Work task: Keep the pictures out. Restate the entries below word for word.

───

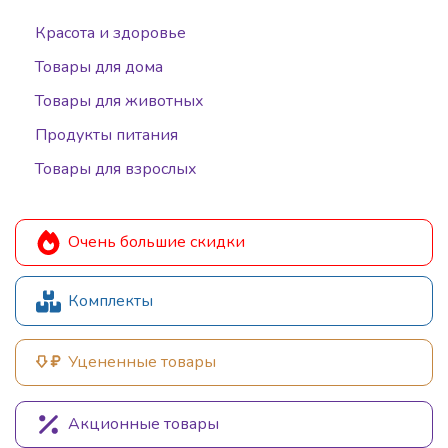
Красота и здоровье
Товары для дома
Товары для животных
Продукты питания
Товары для взрослых
Очень большие скидки
Комплекты
Уцененные товары
Акционные товары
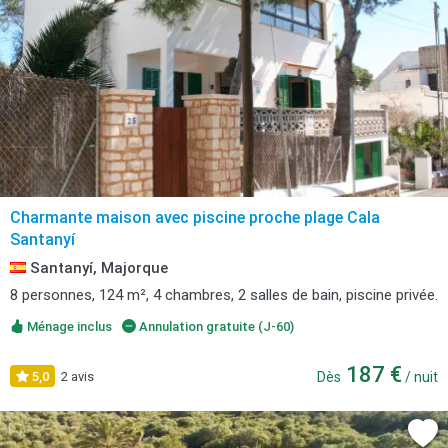
Charmante maison avec piscine proche plage Cala
Santanyí
Santanyí, Majorque
8 personnes, 124 m², 4 chambres, 2 salles de bain, piscine privée.
Ménage inclus
Annulation gratuite (J-60)
187 €
5,0
2 avis
Dès
/ nuit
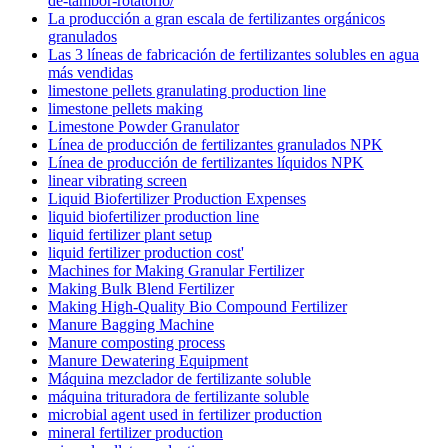
de-tambor-rotatorio/
La producción a gran escala de fertilizantes orgánicos
granulados
Las 3 líneas de fabricación de fertilizantes solubles en agua
más vendidas
limestone pellets granulating production line
limestone pellets making
Limestone Powder Granulator
Línea de producción de fertilizantes granulados NPK
Línea de producción de fertilizantes líquidos NPK
linear vibrating screen
Liquid Biofertilizer Production Expenses
liquid biofertilizer production line
liquid fertilizer plant setup
liquid fertilizer production cost'
Machines for Making Granular Fertilizer
Making Bulk Blend Fertilizer
Making High-Quality Bio Compound Fertilizer
Manure Bagging Machine
Manure composting process
Manure Dewatering Equipment
Máquina mezclador de fertilizante soluble
máquina trituradora de fertilizante soluble
microbial agent used in fertilizer production
mineral fertilizer production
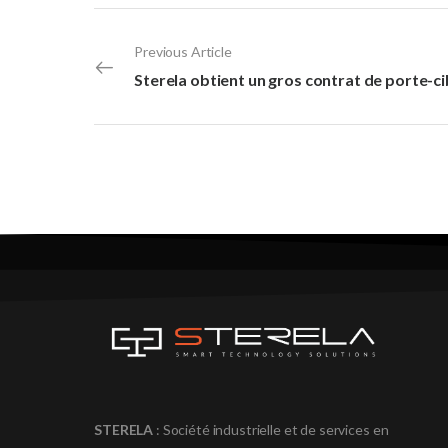
Previous Article
STERELA
: Société industrielle et de services en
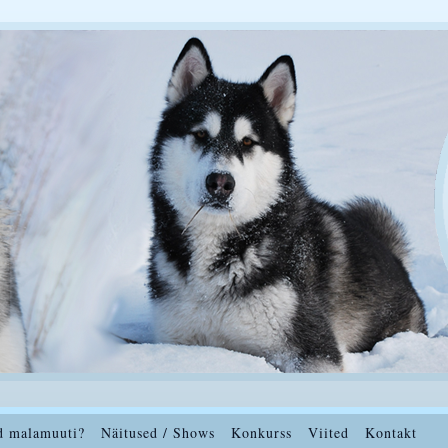
d malamuuti?
Näitused / Shows
Konkurss
Viited
Kontakt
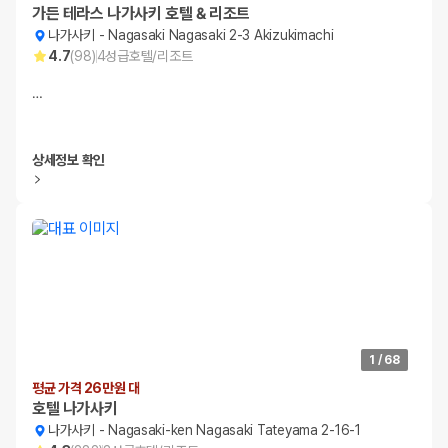
가든 테라스 나가사키 호텔 & 리조트
나가사키
-
Nagasaki Nagasaki 2-3 Akizukimachi
4.7
(
98
)
4
성급
호텔/리조트
…
상세정보 확인
1
/
68
평균 가격 26만원 대
호텔 나가사키
나가사키
-
Nagasaki-ken Nagasaki Tateyama 2-16-1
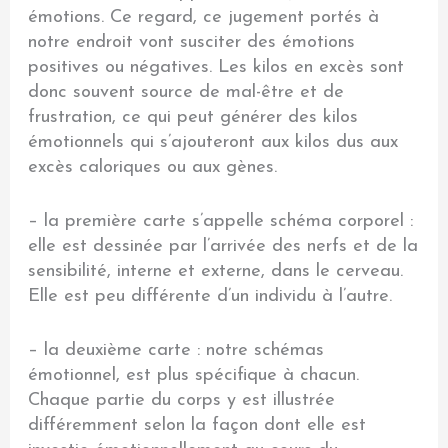
émotions. Ce regard, ce jugement portés à
notre endroit vont susciter des émotions
positives ou négatives. Les kilos en excès sont
donc souvent source de mal-être et de
frustration, ce qui peut générer des kilos
émotionnels qui s’ajouteront aux kilos dus aux
excès caloriques ou aux gènes.
– la première carte s’appelle schéma corporel :
elle est dessinée par l’arrivée des nerfs et de la
sensibilité, interne et externe, dans le cerveau.
Elle est peu différente d’un individu à l’autre.
– la deuxième carte : notre schémas
émotionnel, est plus spécifique à chacun.
Chaque partie du corps y est illustrée
différemment selon la façon dont elle est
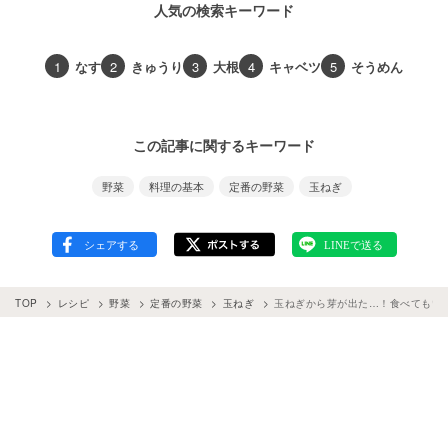
人気の検索キーワード
1
なす
2
きゅうり
3
大根
4
キャベツ
5
そうめん
この記事に関するキーワード
野菜
料理の基本
定番の野菜
玉ねぎ
TOP
レシピ
野菜
定番の野菜
玉ねぎ
玉ねぎから芽が出た…！食べてもい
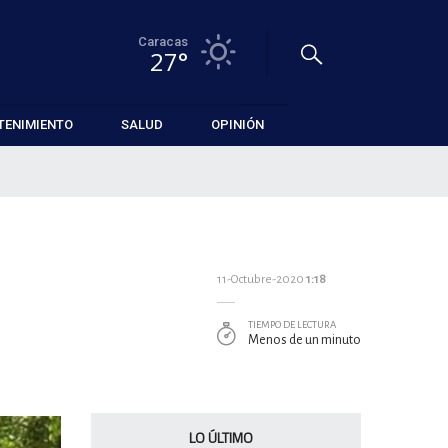
Caracas
27°
TENIMIENTO
SALUD
OPINIÓN
11-Octubre-2020
1:18
TIEMPO DE LECTURA
Menos de un minuto
LO ÚLTIMO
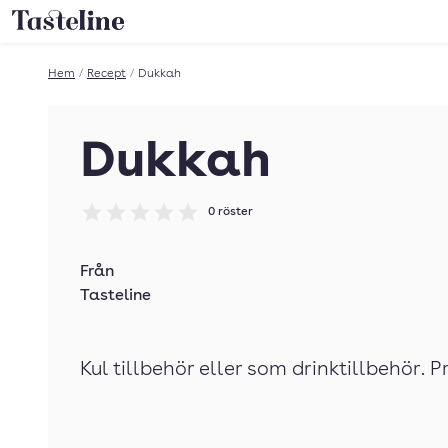
Till Tastelines startsida
Hem
/
Recept
/
Dukkah
Dukkah
0
röster
Betyg: 0 av 5
Från
Tasteline
Kul tillbehör eller som drinktillbehör. P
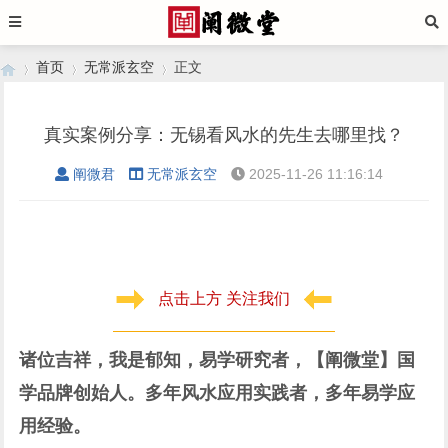
首页
无常派玄空
正文
真实案例分享：无锡看风水的先生去哪里找？
›
›
›
阐微君
无常派玄空
2025-11-26 11:16:14
点击上方 关注我们
诸位吉祥，我是郁知，易学研究者，【阐微堂】国
学品牌创始人。多年风水应用实践者，多年易学应
用经验。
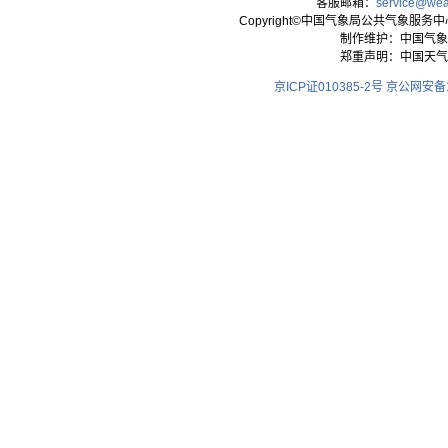
客服邮箱：
service@wea
Copyright©中国气象局公共气象服务中心 All
制作维护：中国气象
郑重声明：中国天气
京ICP证010385-2号
京公网安备11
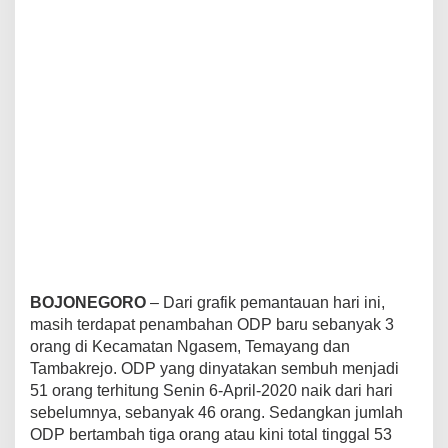
j
o
n
e
g
o
r
o
P
e
r
-
T
a
n
g
g
BOJONEGORO
– Dari grafik pemantauan hari ini,
a
masih terdapat penambahan ODP baru sebanyak 3
l
orang di Kecamatan Ngasem, Temayang dan
6
Tambakrejo. ODP yang dinyatakan sembuh menjadi
A
p
51 orang terhitung Senin 6-April-2020 naik dari hari
r
sebelumnya, sebanyak 46 orang. Sedangkan jumlah
i
ODP bertambah tiga orang atau kini total tinggal 53
l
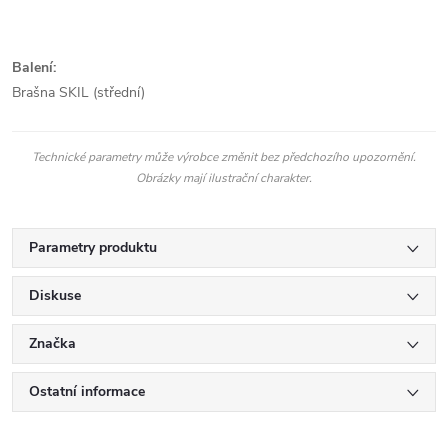
Balení:
Brašna SKIL (střední)
Technické parametry může výrobce změnit bez předchozího upozornění.
Obrázky mají ilustrační charakter.
Parametry produktu
Diskuse
Značka
Ostatní informace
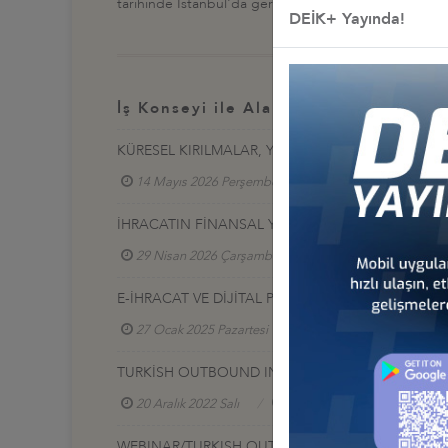
tarihinde İstanbul'da gerçekleştirdi. Sunumda, Türk fir
DEİK+ Yayında!
İş Konseyi ile Alakalı Diğer Etkinlikl
KÜRESEL KIRILMALAR, YENİ FIRSATLAR: TÜRKİY
14 Mayıs 2026 Perşembe
Yurt Dışı Yatırımlar İş
İHRACATIN FİNANSAL YOL HARİTASI, DEİK MERKE
29 Nisan 2026 Çarşamba
Yurt Dışı Yatırımlar İ
E-İHRACAT VE DİJİTAL PAZARLAMA DESTEKLERİ B
27 Ocak 2025 Pazartesi
Yurt Dışı Yatırımlar İş K
TURKİSH OUTBOUND INVESTMENTS DEEP DİVE S
20 Aralık 2022 Salı
Yurt Dışı Yatırımlar İş Konsey
WEBINAR/TURKISH OUTBOUND INVESTMENTS DEE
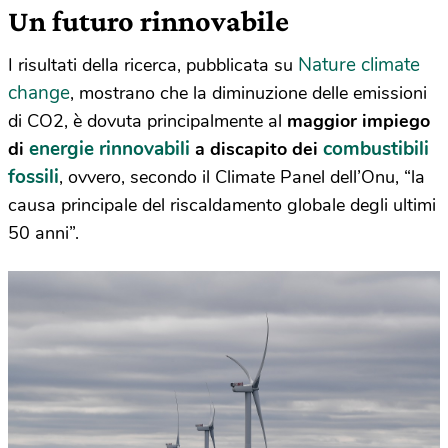
Un futuro rinnovabile
Nature climate
I risultati della ricerca, pubblicata su
change
, mostrano che la diminuzione delle emissioni
di CO2, è dovuta principalmente al
maggior impiego
energie rinnovabili
combustibili
di
a discapito dei
fossili
, ovvero, secondo il Climate Panel dell’Onu, “la
causa principale del riscaldamento globale degli ultimi
50 anni”.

───

Answer section:
Красота и здоровье
Товары для дома
Товары для животных
Продукты питания
Товары для взрослых
Очень большие скидки
Комплекты
Уцененные товары
Акционные товары
Charmante maison avec piscine proche plage Cala
Santanyí
Santanyí, Majorque
8 personnes, 124 m², 4 chambres, 2 salles de bain, piscine privée.
Ménage inclus
Annulation gratuite (J-60)
187 €
5,0
2 avis
Dès
/ nuit
de-tambor-rotatorio/
La producción a gran escala de fertilizantes orgánicos
granulados
Las 3 líneas de fabricación de fertilizantes solubles en agua
más vendidas
limestone pellets granulating production line
limestone pellets making
Limestone Powder Granulator
Línea de producción de fertilizantes granulados NPK
Línea de producción de fertilizantes líquidos NPK
linear vibrating screen
Liquid Biofertilizer Production Expenses
liquid biofertilizer production line
liquid fertilizer plant setup
liquid fertilizer production cost'
Machines for Making Granular Fertilizer
Making Bulk Blend Fertilizer
Making High-Quality Bio Compound Fertilizer
Manure Bagging Machine
Manure composting process
Manure Dewatering Equipment
Máquina mezclador de fertilizante soluble
máquina trituradora de fertilizante soluble
microbial agent used in fertilizer production
mineral fertilizer production
Previous Article
STERELA
: Société industrielle et de services en
d malamuuti?
Näitused / Shows
Konkurss
Viited
Kontakt
가든 테라스 나가사키 호텔 & 리조트
나가사키
-
Nagasaki Nagasaki 2-3 Akizukimachi
4.7
(
98
)
4
성급
호텔/리조트
…
상세정보 확인
1
/
68
평균 가격 26만원 대
호텔 나가사키
나가사키
-
Nagasaki-ken Nagasaki Tateyama 2-16-1
émotions. Ce regard, ce jugement portés à
notre endroit vont susciter des émotions
positives ou négatives. Les kilos en excès sont
donc souvent source de mal-être et de
frustration, ce qui peut générer des kilos
émotionnels qui s’ajouteront aux kilos dus aux
excès caloriques ou aux gènes.
– la première carte s’appelle schéma corporel :
elle est dessinée par l’arrivée des nerfs et de la
sensibilité, interne et externe, dans le cerveau.
Elle est peu différente d’un individu à l’autre.
– la deuxième carte : notre schémas
émotionnel, est plus spécifique à chacun.
Chaque partie du corps y est illustrée
différemment selon la façon dont elle est
人気の検索キーワード
1
なす
2
きゅうり
3
大根
4
キャベツ
5
そうめん
この記事に関するキーワード
野菜
料理の基本
定番の野菜
玉ねぎ
TOP
レシピ
野菜
定番の野菜
玉ねぎ
玉ねぎから芽が出た…！食べてもい
Caracas
27°
TENIMIENTO
SALUD
OPINIÓN
11-Octubre-2020
1:18
TIEMPO DE LECTURA
Menos de un minuto
LO ÚLTIMO
Till Tastelines startsida
Hem
/
Recept
/
Dukkah
Dukkah
0
röster
Betyg: 0 av 5
Från
Tasteline
Kul tillbehör eller som drinktillbehör. P
首页
无常派玄空
正文
真实案例分享：无锡看风水的先生去哪里找？
›
›
›
阐微君
无常派玄空
2025-11-26 11:16:14
点击上方 关注我们
诸位吉祥，我是郁知，易学研究者，【阐微堂】国
学品牌创始人。多年风水应用实践者，多年易学应
用经验。
客服邮箱：
service@wea
Copyright©中国气象局公共气象服务中心 All
制作维护：中国气象
郑重声明：中国天气
京ICP证010385-2号
京公网安备11
j
o
n
e
g
o
r
o
P
e
r
-
T
a
n
g
g
BOJONEGORO
– Dari grafik pemantauan hari ini,
a
masih terdapat penambahan ODP baru sebanyak 3
l
orang di Kecamatan Ngasem, Temayang dan
6
Tambakrejo. ODP yang dinyatakan sembuh menjadi
A
p
51 orang terhitung Senin 6-April-2020 naik dari hari
r
sebelumnya, sebanyak 46 orang. Sedangkan jumlah
i
ODP bertambah tiga orang atau kini total tinggal 53
l
Balení:
Brašna SKIL (střední)
Technické parametry může výrobce změnit bez předchozího upozornění.
Obrázky mají ilustrační charakter.
Parametry produktu
Diskuse
Značka
Ostatní informace
tarihinde İstanbul'da gerçekleştirdi. Sunumda, Türk fir
DEİK+ Yayında!
İş Konseyi ile Alakalı Diğer Etkinlikl
KÜRESEL KIRILMALAR, YENİ FIRSATLAR: TÜRKİY
14 Mayıs 2026 Perşembe
Yurt Dışı Yatırımlar İş
İHRACATIN FİNANSAL YOL HARİTASI, DEİK MERKE
29 Nisan 2026 Çarşamba
Yurt Dışı Yatırımlar İ
E-İHRACAT VE DİJİTAL PAZARLAMA DESTEKLERİ B
27 Ocak 2025 Pazartesi
Yurt Dışı Yatırımlar İş K
TURKİSH OUTBOUND INVESTMENTS DEEP DİVE S
20 Aralık 2022 Salı
Yurt Dışı Yatırımlar İş Konsey
WEBINAR/TURKISH OUTBOUND INVESTMENTS DEE
Un futuro rinnovabile
Nature climate
I risultati della ricerca, pubblicata su
change
, mostrano che la diminuzione delle emissioni
di CO2, è dovuta principalmente al
maggior impiego
energie rinnovabili
combustibili
di
a discapito dei
fossili
, ovvero, secondo il Climate Panel dell’Onu, “la
causa principale del riscaldamento globale degli ultimi
50 anni”.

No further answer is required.